Computing device 50 includes a plurality of applications (e.g., applications 1 through N). Each application communicates with a central intelligent layer. Example applications include text messaging applications, email applications, dictation applications, virtual keyboard applications, browser applications, and the like. In some implementations, each application may use an API (e.g., a public API across all applications) to communicate with the central intelligence layer (and the models stored therein).

The central intelligence layer includes a plurality of machine learning models. For example, as shown in FIG. 3C, a respective machine learning model may be provided for each application and managed by a central intelligent layer. In other implementations, two or more applications may share a single machine learning model. For example, in some implementations, the central intelligence layer may provide a single model for all applications. In some implementations, the central intelligence layer is included within or otherwise implemented by the operating system of the computing device 50.
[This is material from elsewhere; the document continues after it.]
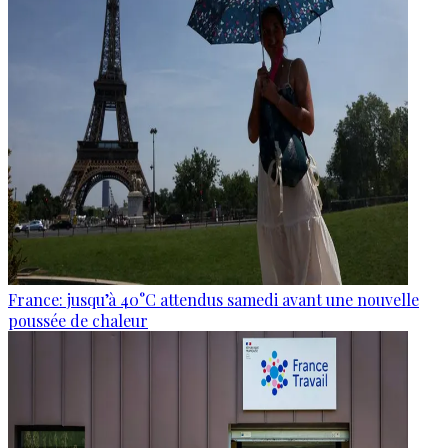
France: jusqu’à 40°C attendus samedi avant une nouvelle
poussée de chaleur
The central intelligence layer may communicate with the central device data layer. The central device data layer may be a centralized data store of computing devices 50. As shown in fig. 3C, the central device data layer may be in communication with many other components of the computing device (such as, for example, one or more sensors, a context manager, a device status component, and/or additional components). In some implementations, the central device data layer may communicate with each device component using an API (e.g., a proprietary API).

FIG. 5 is a block diagram illustrating an example decoder model;

FIG. 6 illustrates an example new composite image synthesized in accordance with some embodiments of the present disclosure; and

Fig. 7 and 8 illustrate example intermediate object aware outputs according to some embodiments of the present disclosure. It should be noted that the potential representation coding describes not only the object, but also part of the background. This is in part because the object casts a shadow on the background of the scene. For example, each ray may be used to determine the pixel in the time slot with the highest weight in the hybrid block (and each time slot has a different color for visualization). For example, if 32 potential representation encodings are utilized, but there are no 32 objects in the scene, some of the potential representation encodings are typically unused, or some of the objects are split between the potential representation encodings.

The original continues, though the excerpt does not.